Los vapers generan daño pulmonar, también sin nicotina
La Dra. Carolina Herrera, broncopulmonar de Clínica Dávila, descarta que el vapeo sea una alternativa segura para dejar de fumar: “A nivel pulmonar, se han reportado casos de EVALI, lesión pulmonar asociada al uso del cigarrillo electrónico, con desenlace fatal y daño irreversible, incluso en líquidos sin nicotina. En el plano neurológico, afecta el desarrollo cerebral de adolescentes y aumenta la susceptibilidad a otras adicciones”.
Dejar de fumar tiene beneficios en cualquier etapa
El Dr. Jorge Yáñez, broncopulmonar de Clínica Biobío, sostiene que nunca es tarde para dejar el tabaco: «El daño puede haberse establecido, pero al suspender el cigarro ese daño deja de progresar. En pacientes con EPOC, la cesación estabiliza la pérdida de función pulmonar. En cáncer de pulmón, tras aproximadamente diez años sin fumar, el riesgo puede acercarse al de una persona no fumadora, siempre que la enfermedad no se haya desarrollado previamente”.
No hay umbral seguro para el corazón
El Dr. Alberto Barría, jefe de Cardiología de Clínica Dávila Vespucio, descarta la idea de que fumar poco tiene consecuencias menores: «Desde el primer cigarrillo ya hay riesgo cardiovascular». El tabaco aumenta el riesgo de infarto al miocardio, accidente cerebrovascular y muerte de origen cardíaco. Quienes sobreviven a estos eventos enfrentan secuelas permanentes y la advertencia se extiende a los nuevos formatos. «Aunque se presentan como alternativas menos dañinas, siguen exponiendo al organismo a sustancias con efectos nocivos para la salud», aclara el especialista.
En el embarazo, cualquier exposición es riesgo
El Dr. Ignacio de la Torre, ginecólogo de Clínica Ciudad del Mar, advierte: “Tampoco existe un nivel seguro de consumo durante la gestación: incluso una exposición baja puede afectar el crecimiento fetal y aumentar el riesgo de complicaciones.
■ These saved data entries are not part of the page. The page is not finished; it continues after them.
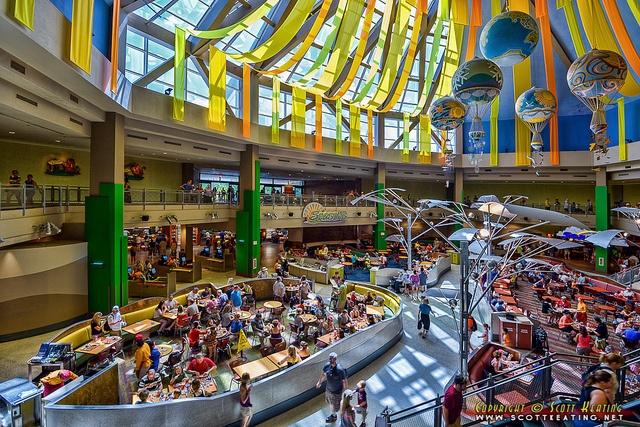 You are a GUI agent. You are given a task and a screenshot of the screen. Output one action in this format:
    pyautogui.click(x=<x>, y=<y>)
    Task: Click on the columns
    
    Given the screenshot: What is the action you would take?
    pyautogui.click(x=115, y=147), pyautogui.click(x=250, y=169), pyautogui.click(x=381, y=179), pyautogui.click(x=454, y=182), pyautogui.click(x=601, y=183) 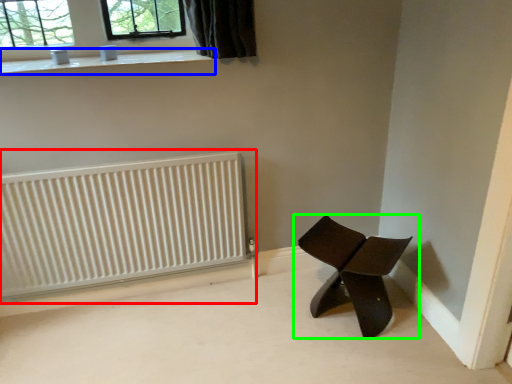 Question: Based on their relative distances, which object is nearer to radiator (highlighted by a red box)? Choose from window sill (highlighted by a blue box) and chair (highlighted by a green box).

Choices:
 (A) window sill
 (B) chair

Answer: (A) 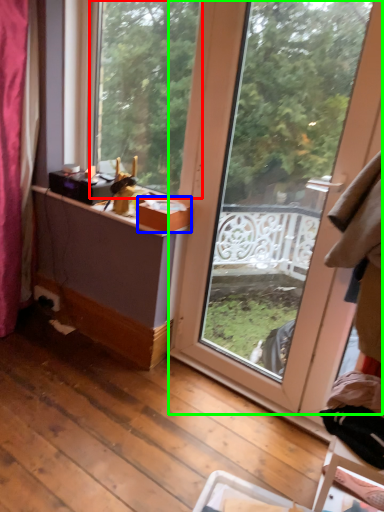 Question: Which object is positioned farthest from window (highlighted by a red box)? Select from box (highlighted by a blue box) and window (highlighted by a green box).

Choices:
 (A) box
 (B) window

Answer: (A) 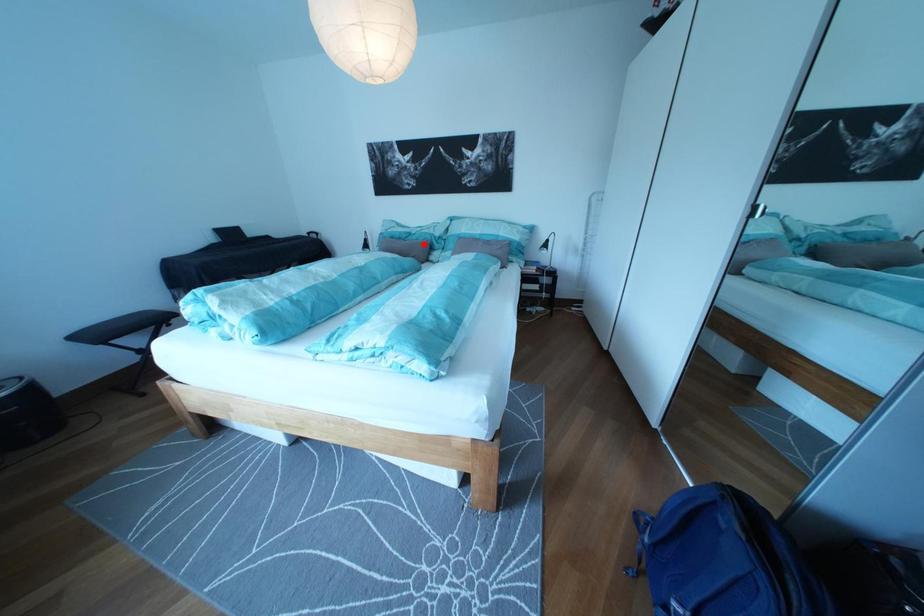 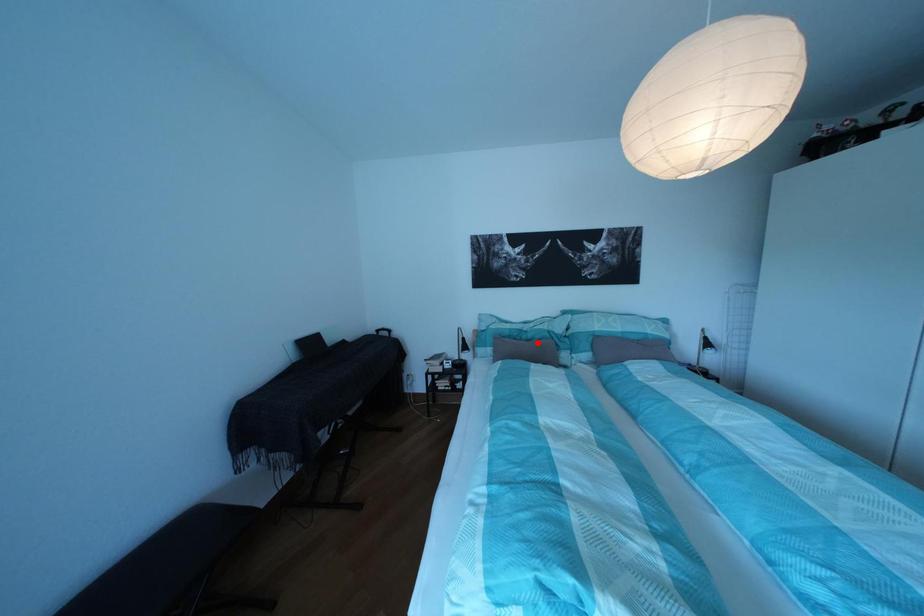 I am providing you with two images of the same scene from different viewpoints. A red point is marked on the first image and another point is marked on the second image. Does the point marked in image1 correspond to the same location as the one in image2?

Yes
El riesgo alcanza también a las fumadoras pasivas, el daño no ocurre solo en quien fuma», precisa.
El tabaco interfiere con el tratamiento del cáncer
Su vínculo con el cáncer es conocido, pero uno de sus efectos menos difundidos ocurre durante el tratamiento. El Dr. Eric Orellana, oncólogo de Clínica Santa María, explica que los pacientes que mantienen el hábito del tabaco mientras reciben quimioterapia pueden presentar menor respuesta a la terapia y mayor riesgo de infecciones broncopulmonares. «Si continúan fumando, se irritan las vías bronquiales, lo que puede aumentar la incidencia de infecciones relacionadas con el tabaco y asociadas a la quimioterapia», detalla. Los tumores más directamente vinculados al consumo son los de pulmón, cabeza, cuello, páncreas y vejiga.